The AI capex cycle continues at pace globally and is increasingly dragging in stocks and sectors that sit both upstream and downstream of the theme, including power infrastructure and electrical equipment, servers and racks, networking and interconnectivity, and picks and shovels exposures such as the miners that supply critical minerals into the build-out. The top five hyperscalers are now expected to spend in the order of 750 billion US dollars on capex this year, up roughly 80 percent on last year, rising towards 920 billion in 2027, and that investment momentum is increasingly broadening out beyond data centres into energy, industrials and infrastructure.
Heading into the August reporting season, we think this backdrop argues for staying selective rather than stepping back from the market altogether. Consensus full year earnings growth for the ASX200 sits at around 13 percent, but that headline number disguises enormous dispersion: Materials earnings are tracking towards growth of close to 46 percent, while technology is barely growing at under 1 percent, energy earnings are down around 15 percent and utilities are down around 9 percent.
Materials alone have driven the bulk of the index’s earnings momentum this year. In our view, peak earnings growth expectations have now likely been reached, and breadth is narrowing rather than broadening. We continue to favour quality balance sheets, pricing power and resilient earnings streams over leverage, discretionary exposure and rate sensitivity.
Within banks, where price targets across the sector sit meaningfully below current trading levels, we are watching margin trends and bad debt provisioning closely given where we sit in the cycle, and we remain wary of consumer discretionary names with limited ability to pass through cost pressure. We also think it pays to look through to the businesses benefiting from the global AI capex cycle, even where the exposure is indirect, such as picks and shovels (miners) as well as those which support the infrastructure needs of data centres.

While this is a reasonable list of positives, we see these global tailwinds as supports against downside risk rather than drivers of upside potential for the Australian market, particularly while domestic concerns remain front and centre. It is also worth flagging that the part of the global market most levered to the AI and capex theme is itself looking crowded: price momentum as a factor looks more overbought now than at any point in the past 26 years, positioning looks stretched on most crowding measures, and momentum has effectively become synonymous with the AI trade.

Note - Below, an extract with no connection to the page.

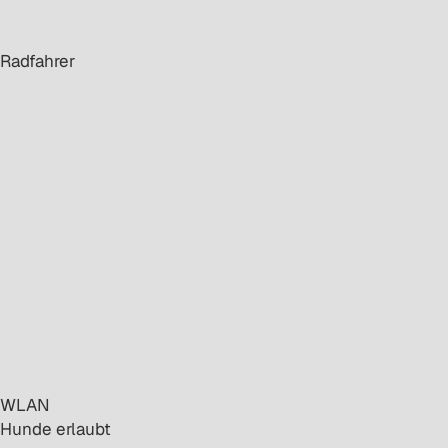
· Radfahrer
· WLAN
· Hunde erlaubt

That is not a reason to chase the global theme any harder than it is a reason to chase domestic cyclicals – in both cases, the risk reward looks better served by patience. No one likes a rangebound market, and no one likes it when large parts of the index are facing earnings downside risk at the same time, because it creates the sense that the market is working hard just to stand still.
But before we get to the next genuine economic upswing – which we think is more likely to be measured in years rather than something to be traded tactically – and before we can begin to properly factor in rate cuts from the RBA, we think the market has to swallow some medicine first. If a rangebound market trading between 8,400 and 9,100 is the worst outcome from here, that is not too bad in the scheme of things. The lucky country will once again have been lucky to navigate another tightening cycle, alongside a fair degree of policy upheaval at a federal level, with only a few scratches to show for it.